Thank you so much for taking the time to reply. I wouldn't think it would be very easy to fix a dominant trait without testing every dog, and since the test hasn't been around that long, and certainly not everyone uses it so.....Plus I have been in touch with Spot's breeder and they have been confirming your thoughts. So hopefully AKC will get back to me first thing on Monday and I can stop freaking out!


----------



## Mysticrealm (Jan 31, 2016)

the only info I can get on the internet about poodles always being FF comes from doodle breeders so I don't know the accuracy of that information seeing as where it's coming from.


----------



## peppersb (Jun 5, 2011)

I don't know anything about the IC gene. But there is a very good Poodle Genetics and Tests Demystified Facebook page. The administrator is a geneticist and I bet she could give you a good answer.


----------



## Vita (Sep 23, 2017)

Hi Guest. I like dabbling in dog genetics, and you sounded very worried, so I looked into this. Hope this helps. 



Guest said:


> ... Ok, so my pup "Avery" comes from F/F parents, "Brandy" and "Jax"...
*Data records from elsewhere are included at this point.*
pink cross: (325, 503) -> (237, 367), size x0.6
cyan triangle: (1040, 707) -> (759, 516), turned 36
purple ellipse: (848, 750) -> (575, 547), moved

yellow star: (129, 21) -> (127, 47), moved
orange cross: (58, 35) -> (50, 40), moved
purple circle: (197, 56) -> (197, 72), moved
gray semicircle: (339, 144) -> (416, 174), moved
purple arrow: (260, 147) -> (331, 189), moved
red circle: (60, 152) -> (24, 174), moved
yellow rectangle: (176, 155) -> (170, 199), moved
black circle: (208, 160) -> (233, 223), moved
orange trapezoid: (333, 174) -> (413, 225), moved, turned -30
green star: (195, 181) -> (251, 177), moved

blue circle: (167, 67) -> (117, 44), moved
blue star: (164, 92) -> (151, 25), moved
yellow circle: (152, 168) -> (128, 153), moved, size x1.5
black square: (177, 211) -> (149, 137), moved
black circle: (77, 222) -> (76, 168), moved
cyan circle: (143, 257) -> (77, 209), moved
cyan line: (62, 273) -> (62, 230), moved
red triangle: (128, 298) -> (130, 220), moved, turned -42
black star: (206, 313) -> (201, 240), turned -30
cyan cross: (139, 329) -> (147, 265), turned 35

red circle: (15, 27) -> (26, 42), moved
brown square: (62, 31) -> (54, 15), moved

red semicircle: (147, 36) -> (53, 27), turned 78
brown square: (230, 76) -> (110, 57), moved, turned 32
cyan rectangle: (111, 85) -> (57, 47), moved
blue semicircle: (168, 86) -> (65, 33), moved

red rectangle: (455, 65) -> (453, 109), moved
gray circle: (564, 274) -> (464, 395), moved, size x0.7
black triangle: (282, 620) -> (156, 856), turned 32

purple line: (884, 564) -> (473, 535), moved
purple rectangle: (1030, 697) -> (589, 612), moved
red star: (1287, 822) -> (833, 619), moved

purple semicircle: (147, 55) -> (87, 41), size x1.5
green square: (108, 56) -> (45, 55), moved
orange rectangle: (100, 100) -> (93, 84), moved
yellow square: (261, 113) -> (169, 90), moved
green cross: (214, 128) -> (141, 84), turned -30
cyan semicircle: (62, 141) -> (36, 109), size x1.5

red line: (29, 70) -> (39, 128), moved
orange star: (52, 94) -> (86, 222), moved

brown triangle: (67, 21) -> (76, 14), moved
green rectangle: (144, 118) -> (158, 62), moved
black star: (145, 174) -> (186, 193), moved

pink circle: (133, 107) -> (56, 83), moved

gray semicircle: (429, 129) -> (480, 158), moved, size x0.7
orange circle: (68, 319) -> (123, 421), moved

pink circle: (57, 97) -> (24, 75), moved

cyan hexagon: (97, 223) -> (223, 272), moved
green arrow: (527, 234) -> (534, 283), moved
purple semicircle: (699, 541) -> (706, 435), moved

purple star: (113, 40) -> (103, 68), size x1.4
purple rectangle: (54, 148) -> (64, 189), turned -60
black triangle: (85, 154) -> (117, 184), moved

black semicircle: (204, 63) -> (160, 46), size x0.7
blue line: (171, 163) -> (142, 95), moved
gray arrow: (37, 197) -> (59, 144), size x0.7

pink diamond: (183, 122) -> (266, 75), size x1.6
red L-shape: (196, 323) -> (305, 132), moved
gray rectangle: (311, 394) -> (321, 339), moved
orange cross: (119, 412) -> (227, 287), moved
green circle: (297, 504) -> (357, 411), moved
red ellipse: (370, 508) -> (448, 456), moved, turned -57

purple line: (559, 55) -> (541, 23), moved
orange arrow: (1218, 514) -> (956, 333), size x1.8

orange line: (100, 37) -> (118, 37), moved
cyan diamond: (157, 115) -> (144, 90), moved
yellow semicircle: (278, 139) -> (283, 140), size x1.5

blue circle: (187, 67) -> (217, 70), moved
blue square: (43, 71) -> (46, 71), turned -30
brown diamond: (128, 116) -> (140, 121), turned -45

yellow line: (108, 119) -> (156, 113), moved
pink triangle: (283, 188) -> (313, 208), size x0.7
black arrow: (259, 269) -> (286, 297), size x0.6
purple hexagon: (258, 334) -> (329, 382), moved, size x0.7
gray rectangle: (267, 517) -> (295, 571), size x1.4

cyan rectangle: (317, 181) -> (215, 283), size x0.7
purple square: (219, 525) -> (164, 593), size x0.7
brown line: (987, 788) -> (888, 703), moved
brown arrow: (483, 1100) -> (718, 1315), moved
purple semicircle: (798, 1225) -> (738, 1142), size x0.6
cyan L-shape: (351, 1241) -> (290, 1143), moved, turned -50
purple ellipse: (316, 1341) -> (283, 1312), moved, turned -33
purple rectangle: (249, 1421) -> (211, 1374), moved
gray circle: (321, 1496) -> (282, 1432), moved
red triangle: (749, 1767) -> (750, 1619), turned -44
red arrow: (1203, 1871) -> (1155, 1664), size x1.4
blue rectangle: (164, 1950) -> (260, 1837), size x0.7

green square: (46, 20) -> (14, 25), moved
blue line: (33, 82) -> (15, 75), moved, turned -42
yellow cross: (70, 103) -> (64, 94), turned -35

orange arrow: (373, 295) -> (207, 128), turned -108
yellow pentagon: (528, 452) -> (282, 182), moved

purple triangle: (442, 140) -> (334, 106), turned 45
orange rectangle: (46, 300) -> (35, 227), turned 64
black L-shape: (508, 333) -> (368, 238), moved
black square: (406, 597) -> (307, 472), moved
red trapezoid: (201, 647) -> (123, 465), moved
With both parents, Brandy & Jax, being F/F, according to the link to PawPrint Genetics provided by MR:

_This dog does not carry the Mutation for improper coat and will therefore have furnishings (proper coat). However, the overall coat type of this dog is dependent on the combination of this dog's genotypes at the L, Cu, and IC loci. This dog will pass F (furnishings, proper coat) on to 100% of its offspring._ 

Thus, your puppy should have the proper coat, and if bred with another dog that doesn't have the mutation, those pups will also have proper coats.



Guest said:


> ...Brandy [your dog's mother] was sired by "Spot" [your dog's maternal grandfather], as was "Rufus". Rufus passed a IC gene onto one of his pups which was discovered after it had a DNA panel done.


This is confusing. You didn't say where Rufus fits in the family tree, e.g., Brandy could not have been sired by both Spot and Rufus. Is Rufus the father of Spot? If so, this would make him the maternal great grandfather to your puppy. Would it look like this? 

Rufus (great grandfather ?) > Spot (grandfather, carrier) > Jax (father, non-carrier) > Your puppy

In the case of extra eyebrow and longer mustache this chart pic came from DDC testing on proper/improper coat:

​


Guest said:


> ...Sooooo now I'm worried that MY pup is affected by this because the common ancestor, Spot, also carries it...


You already said your pup's parents Brandy and Jax are *not* carriers. Have you seen the genetic report on them to verify this or taking their word for it? 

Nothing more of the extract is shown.